La próxima visita de técnicos apunta, principalmente, al mantenimiento de los aviones de combate F16 y de los sistemas de defensa aérea Patriot, fabricados por dos de las más importantes empresas armamentistas estadounidenses: Northrop Grumman y Raytheon.
Sin embargo, la gran ganadora de este nuevo recrudecimiento de la guerra es la corporación Lockheed Martin, responsable de la fabricación de los ATACMS, y una de las principales contratistas del Pentágono. Sólo en solo en 2023, recibió 50 mil millones de dólares por la venta de sus productos, a lo que hay que sumar otros 15 mil millones de dólares por su distribución fuera de los Estados Unidos, lo que la convirtió en la principal fabricante de armamentos a nivel mundial.
A estas alturas, ya no hay dudas de que la industria armamentista fue uno de los más importantes pilares económicos de la administración demócrata.
Según cifras del Pentágono, el impacto de la ayuda militar estadounidense a Ucrania sobre la base industrial del país ascendió a 36.800 millones de dólares hasta el 8 de agosto.

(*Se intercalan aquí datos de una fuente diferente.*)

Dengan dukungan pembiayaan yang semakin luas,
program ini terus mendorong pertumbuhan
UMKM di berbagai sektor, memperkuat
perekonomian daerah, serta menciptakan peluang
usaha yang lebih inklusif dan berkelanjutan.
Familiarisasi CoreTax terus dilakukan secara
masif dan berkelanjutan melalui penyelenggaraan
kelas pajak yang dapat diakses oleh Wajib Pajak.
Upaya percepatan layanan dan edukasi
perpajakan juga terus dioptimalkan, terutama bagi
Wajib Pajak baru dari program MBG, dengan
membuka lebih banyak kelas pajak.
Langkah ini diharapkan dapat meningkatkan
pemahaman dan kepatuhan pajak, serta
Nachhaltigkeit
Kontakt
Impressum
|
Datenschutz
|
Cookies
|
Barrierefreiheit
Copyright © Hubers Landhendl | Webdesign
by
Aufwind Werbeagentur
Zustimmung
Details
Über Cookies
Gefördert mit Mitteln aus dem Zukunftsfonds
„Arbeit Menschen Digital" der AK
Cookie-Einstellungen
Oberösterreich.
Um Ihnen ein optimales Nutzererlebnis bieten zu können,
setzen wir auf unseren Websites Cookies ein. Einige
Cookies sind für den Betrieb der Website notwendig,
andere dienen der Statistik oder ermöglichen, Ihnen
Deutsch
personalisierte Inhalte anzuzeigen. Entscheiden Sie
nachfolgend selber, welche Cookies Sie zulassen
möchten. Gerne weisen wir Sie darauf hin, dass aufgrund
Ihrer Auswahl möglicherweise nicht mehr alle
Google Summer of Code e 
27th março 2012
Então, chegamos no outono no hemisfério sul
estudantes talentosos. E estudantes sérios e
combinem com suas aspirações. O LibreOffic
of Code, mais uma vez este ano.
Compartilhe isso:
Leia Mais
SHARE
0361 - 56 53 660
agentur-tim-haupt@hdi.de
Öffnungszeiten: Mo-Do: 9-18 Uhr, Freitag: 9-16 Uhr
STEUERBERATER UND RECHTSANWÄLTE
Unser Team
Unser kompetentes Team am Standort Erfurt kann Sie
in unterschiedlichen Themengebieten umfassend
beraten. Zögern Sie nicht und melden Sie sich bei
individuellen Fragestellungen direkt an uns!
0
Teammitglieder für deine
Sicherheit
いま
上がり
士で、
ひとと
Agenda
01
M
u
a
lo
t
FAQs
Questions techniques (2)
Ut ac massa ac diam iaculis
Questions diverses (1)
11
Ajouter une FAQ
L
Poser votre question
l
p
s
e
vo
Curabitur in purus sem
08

Y entre los estados que recibieron más de mil millones de dólares como beneficios por su participación en la industria bélica en Ucrania figuran Alabama, Arizona, California, Florida, Texas y Virginia Occidental.
Con estas medidas, el gobierno de Biden busca no sólo fortalecer la capacidad ofensiva de Ucrania, diezmada por casi tres años de guerra, sino también dificultar la transición hacia el próximo mandato de Donald Trump, exhibiendo para ello una alianza de hierro entre las corporaciones armamentistas y el partido demócrata que, sin duda, podría alterar las posibilidades de solucionar la guerra “en 24 horas”, tal como el caudillo republicano prometió durante la campaña electoral.
Se percibe así una de las primeras dificultades que el próximo presidente republicano tendrá por delante: cómo hará para desactivar la participación de Estados Unidos en la guerra contra Rusia (que no es lo mismo que llamar a la paz entre los gobiernos beligerantes), sin reducir el margen de ganancia de aquellas empresas que sostienen la economía de la nación.
Está claro que una vez que Trump llegue a la Casa Blanca, y con el objetivo de asegurar sus lucrativas ganancias más allá de Ucrania, la industria de la guerra estadounidense necesitará de renovados conflictos, ya sea contra Irán, contra China y, tal vez, en el horizonte latinoamericano.